Goal of the exercise:
In the listing below, locate the lines that hold the string "Beypazarı". Copy those lines.

Source records:
--- --- ---
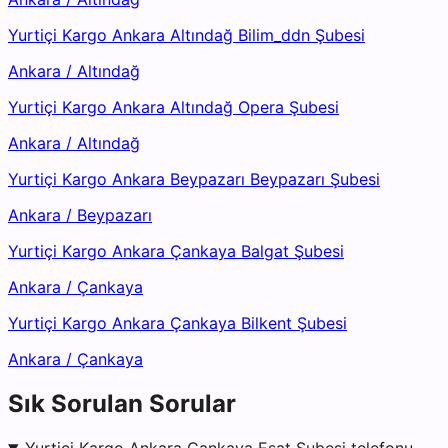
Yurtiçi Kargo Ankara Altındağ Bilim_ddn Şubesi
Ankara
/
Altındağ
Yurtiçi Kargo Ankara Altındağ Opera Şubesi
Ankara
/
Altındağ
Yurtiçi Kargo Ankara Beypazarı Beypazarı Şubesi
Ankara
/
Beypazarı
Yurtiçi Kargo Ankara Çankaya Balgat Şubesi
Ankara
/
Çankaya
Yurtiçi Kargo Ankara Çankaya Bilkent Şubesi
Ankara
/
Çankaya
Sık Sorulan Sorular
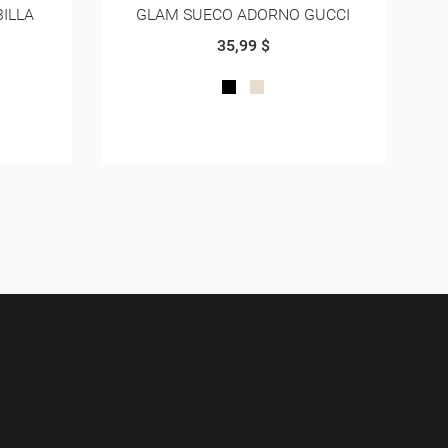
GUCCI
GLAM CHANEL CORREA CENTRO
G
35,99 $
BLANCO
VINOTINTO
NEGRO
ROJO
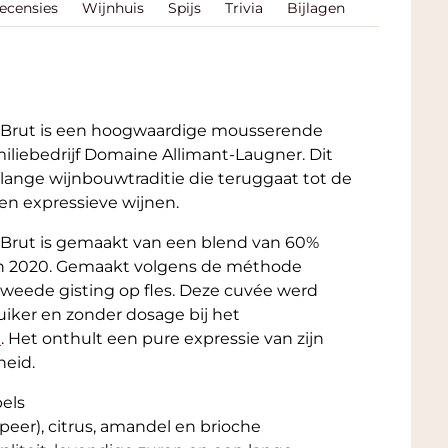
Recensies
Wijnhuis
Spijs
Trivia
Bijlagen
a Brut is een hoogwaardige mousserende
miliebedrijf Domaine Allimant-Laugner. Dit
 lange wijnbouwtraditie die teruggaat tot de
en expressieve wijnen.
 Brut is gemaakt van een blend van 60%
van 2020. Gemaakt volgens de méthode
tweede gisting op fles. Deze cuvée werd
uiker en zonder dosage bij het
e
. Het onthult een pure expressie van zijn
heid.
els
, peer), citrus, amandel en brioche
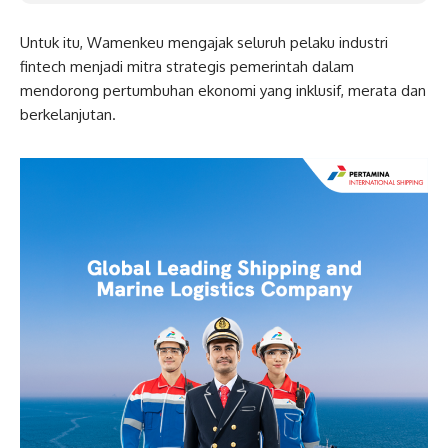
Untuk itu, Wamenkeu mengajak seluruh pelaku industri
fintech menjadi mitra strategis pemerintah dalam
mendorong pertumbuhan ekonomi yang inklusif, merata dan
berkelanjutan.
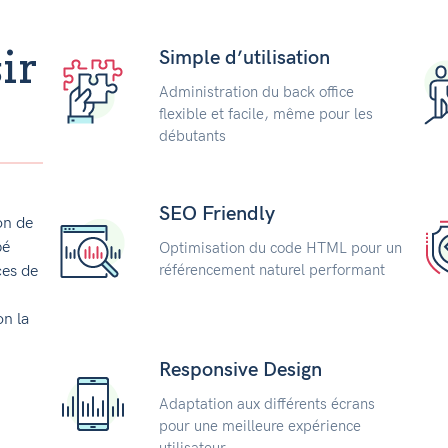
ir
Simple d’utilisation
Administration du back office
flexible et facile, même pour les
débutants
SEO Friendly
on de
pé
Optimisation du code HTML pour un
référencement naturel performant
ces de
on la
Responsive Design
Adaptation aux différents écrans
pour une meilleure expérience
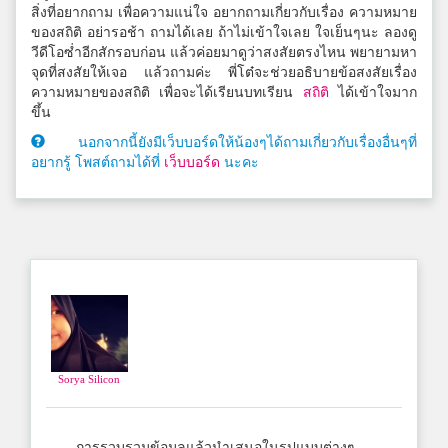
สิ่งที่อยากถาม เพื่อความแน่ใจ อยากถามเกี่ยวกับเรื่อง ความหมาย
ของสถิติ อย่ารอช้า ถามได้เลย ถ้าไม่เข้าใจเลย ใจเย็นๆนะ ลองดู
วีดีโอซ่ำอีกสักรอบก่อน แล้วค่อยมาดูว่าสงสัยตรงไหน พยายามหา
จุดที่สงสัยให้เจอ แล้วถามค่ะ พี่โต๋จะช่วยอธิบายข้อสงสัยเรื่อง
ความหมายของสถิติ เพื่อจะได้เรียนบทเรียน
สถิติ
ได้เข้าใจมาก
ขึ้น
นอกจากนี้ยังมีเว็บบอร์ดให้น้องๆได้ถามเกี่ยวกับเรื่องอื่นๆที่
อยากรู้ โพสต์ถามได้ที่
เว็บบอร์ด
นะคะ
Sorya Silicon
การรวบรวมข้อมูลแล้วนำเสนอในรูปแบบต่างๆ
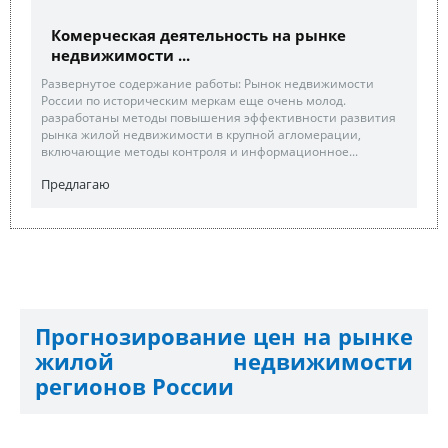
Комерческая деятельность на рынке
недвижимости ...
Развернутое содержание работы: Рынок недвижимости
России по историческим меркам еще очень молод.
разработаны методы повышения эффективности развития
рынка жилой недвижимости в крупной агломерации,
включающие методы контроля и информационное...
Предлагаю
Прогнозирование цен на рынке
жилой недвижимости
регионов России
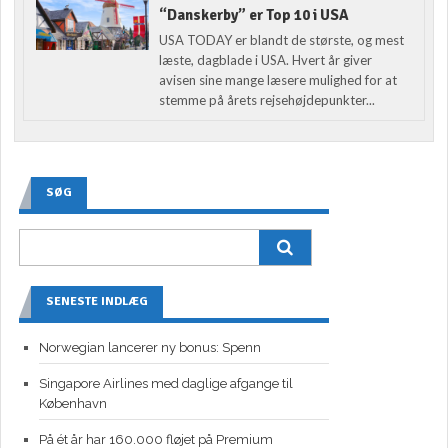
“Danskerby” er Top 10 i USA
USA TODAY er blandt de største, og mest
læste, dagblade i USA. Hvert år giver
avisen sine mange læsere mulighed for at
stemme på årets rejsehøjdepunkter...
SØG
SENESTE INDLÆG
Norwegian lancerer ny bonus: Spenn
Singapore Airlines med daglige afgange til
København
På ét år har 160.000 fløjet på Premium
--- --- ---
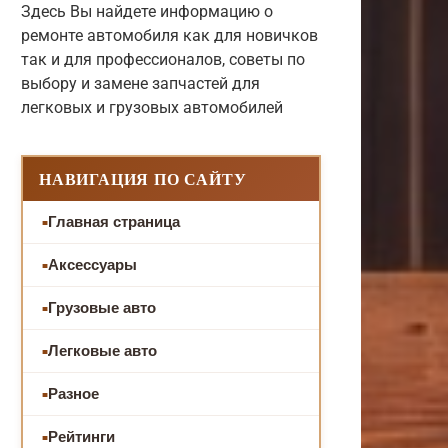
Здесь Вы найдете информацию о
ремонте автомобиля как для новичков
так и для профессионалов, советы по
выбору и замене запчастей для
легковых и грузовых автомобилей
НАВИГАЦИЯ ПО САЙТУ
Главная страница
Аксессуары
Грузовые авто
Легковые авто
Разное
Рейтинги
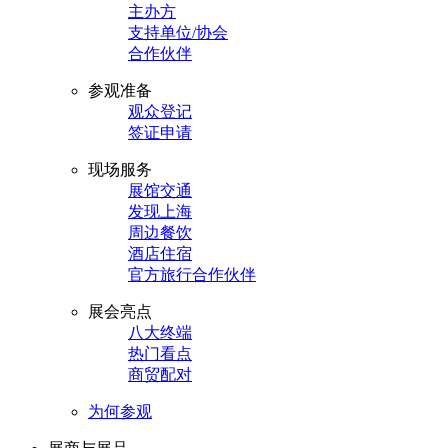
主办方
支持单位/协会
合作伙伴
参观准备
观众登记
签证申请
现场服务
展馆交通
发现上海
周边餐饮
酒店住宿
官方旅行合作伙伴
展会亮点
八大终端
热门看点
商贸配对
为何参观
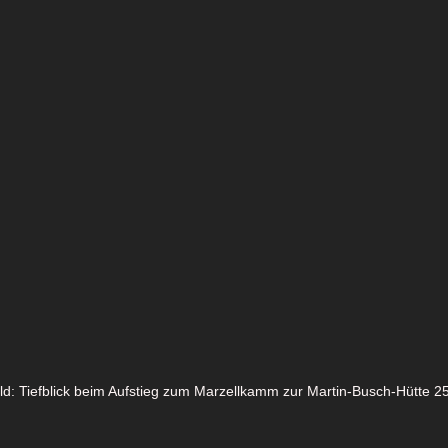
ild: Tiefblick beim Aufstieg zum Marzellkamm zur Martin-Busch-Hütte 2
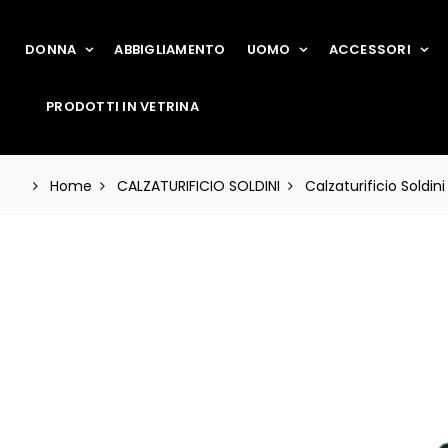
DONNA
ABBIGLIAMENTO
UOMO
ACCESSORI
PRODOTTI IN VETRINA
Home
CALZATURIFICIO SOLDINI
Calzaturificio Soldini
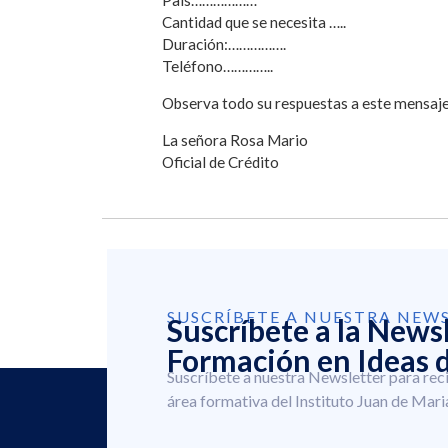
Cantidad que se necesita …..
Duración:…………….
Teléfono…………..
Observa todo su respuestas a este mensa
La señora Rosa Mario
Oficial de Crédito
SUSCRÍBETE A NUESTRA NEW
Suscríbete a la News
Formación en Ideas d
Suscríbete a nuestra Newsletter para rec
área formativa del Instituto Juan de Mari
--- --- ---
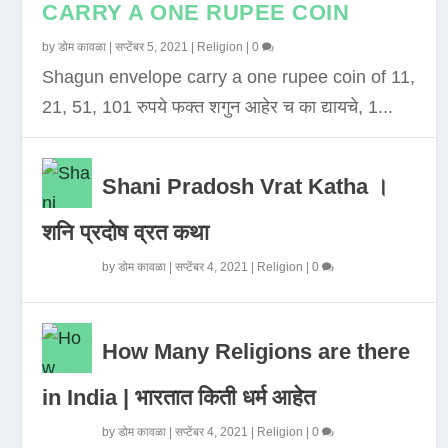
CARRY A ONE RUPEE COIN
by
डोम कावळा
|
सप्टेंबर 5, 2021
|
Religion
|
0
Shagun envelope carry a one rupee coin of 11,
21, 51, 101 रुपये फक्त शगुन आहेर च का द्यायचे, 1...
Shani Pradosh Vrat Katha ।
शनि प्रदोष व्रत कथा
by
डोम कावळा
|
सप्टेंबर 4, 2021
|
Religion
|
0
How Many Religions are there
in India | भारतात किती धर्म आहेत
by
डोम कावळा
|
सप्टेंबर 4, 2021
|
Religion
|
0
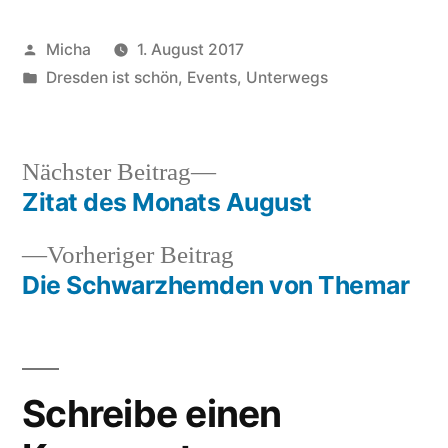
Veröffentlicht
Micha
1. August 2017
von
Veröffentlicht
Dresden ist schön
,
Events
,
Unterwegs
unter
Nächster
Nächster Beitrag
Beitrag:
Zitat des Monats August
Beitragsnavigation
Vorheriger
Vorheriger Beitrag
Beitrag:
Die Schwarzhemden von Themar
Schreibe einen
--- --- ---
Worked solution:
Yurtiçi Kargo Ankara Beypazarı Beypazarı Şubesi
Beypazarı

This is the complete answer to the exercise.